The neighborhood that became famous for living next door to the nation's worst natural gas well leak has a new problem: The Los Angeles City Clerk is investigating how the former treasurer of the Porter Ranch Neighborhood Council spent tens of thousands of dollars in city funds.
Sean O'Rourke, who resigned as the elected treasurer of the Porter Ranch Neighborhood Council last year, has reimbursed the city of Los Angeles more than $27,000 to cover questionable expenditures, City Clerk Holly Wolcott said Tuesday. That's nearly two-thirds of the neighborhood council's annual budget.
"We found that there were funds that were not properly accounted for, so we made some inquiries to the prior treasurer," Wolcott said. She declined to detail how the funds were spent.
Wolcott said she planned to turn the information over to the police for evaluation of whether a criminal charge was warranted.
Reached by phone Tuesday, O'Rourke declined to comment.
Porter Ranch Neighborhood Council President Issam Najm, who joined the board in July, said he was awaiting the conclusion of the city's investigation to comment publicly about the missing funds.
The former neighborhood council president who served at the same time as O'Rourke, Paula Cracium, did not return a call seeking comment.
Neighborhood councils were created in 1999 as part of the Los Angeles city charter overhaul to increase community engagement with city government. The city's 96 neighborhood councils each get between $30,000 and $50,000 per year to spend on outreach and community improvements. Last year they got $37,000.
There were signs as early as the January 2016 meeting that the Porter Ranch Neighborhood Council's accounts might be in disarray.
During that meeting, O'Rourke told the board that he had prepared three months of expenditure reports, from October through November 2015, but could not find them when he went to print them out, according to minutes from the meeting. At that point, the notes show O'Rourke told the board it had $22,000 left in its account to spend by the end of June. The councils must spend their allotments each fiscal year; they can't roll over any surplus.
During the same meeting, a member demanded to see some of the items the treasurer had said he was buying with the council's money, like wireless microphones.
Wolcott said board members reported anomalies in their accounting, triggering the city clerk's investigation.

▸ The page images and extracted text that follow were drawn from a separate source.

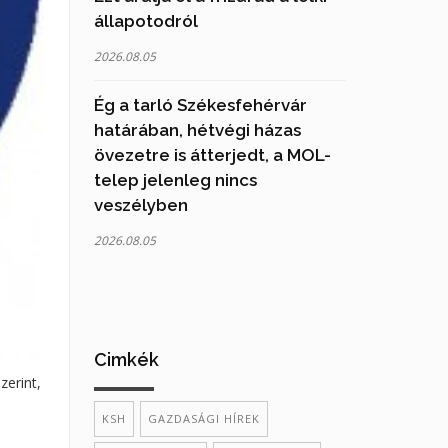
állapotodról
2026.08.05
Ég a tarló Székesfehérvár
határában, hétvégi házas
övezetre is átterjedt, a MOL-
telep jelenleg nincs
veszélyben
2026.08.05
Cimkék
zerint,
KSH
GAZDASÁGI HÍREK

O'Rourke was among the residents who chose to stay put after a well ruptured at nearby Aliso Canyon. Thousands relocated, saying the smell from the massive October 2015 gas leak was causing them physical symptoms. But O'Rourke had said his family was not affected. The flow was finally contained in February 2016.
The Department of Neighborhood Empowerment used to oversee the neighborhood councils' finances, but the L.A. City Council transferred that authority to the Office of the City Clerk about six months ago.
The change in oversight was for for administrative reasons, Wolcott said.
"So that Empower L.A. could focus more on outreach and their core function and that the administrative pieces could be handled by professional administrators, which is what we do here at the city clerk," she said.
Neighborhood councils are expected to adopt a budget that serves a public purpose. The money may not be spent on political, religious or personal items.
Wolcott said O'Rourke gave the Office of the City Clerk a cashier's check totaling $16,791 on Dec. 1 and another for $10,590 on Dec. 8. He overpaid, so the City Clerk's office issued him a $27 refund.
The Porter Ranch Neighborhood Council meets Wednesday night to discuss the money problems.
While some of the problems originated with the neighborhood council's lack of internal controls, a recent city audit says oversight had been lacking from the city's Department of Neighborhood Empowerment, which oversaw neighborhood council finances until July 2016.
The department was not enforcing its financial reporting requirements for Neighborhood Councils or ensuring that councils submitted monthly spending reports, City Controller Ron Galperin said in a limited audit issued Dec. 22.
With only one full-time accountant, the Department of Neighborhood Empowerment was falling behind in its reviews of the accounts. It was also not performing spot audits of a sample of the neighborhood councils, a tactic developed in 2011 to detect questionable spending.
The members of neighborhood councils often don’t have the accounting skills needed to fill out the reports properly, Galperin told KPCC in an interview Tuesday.
“To be the treasurer of a neighborhood council you almost need to be a CPA,” Galperin said. “Overall I would say that they really try hard, but it’s pretty complex for many of these neighborhood councils.”
The neighborhood council boards have to approve all expenditures, and the Department of Neighborhood Empowerment must pre-approve any expenditures over $2,500.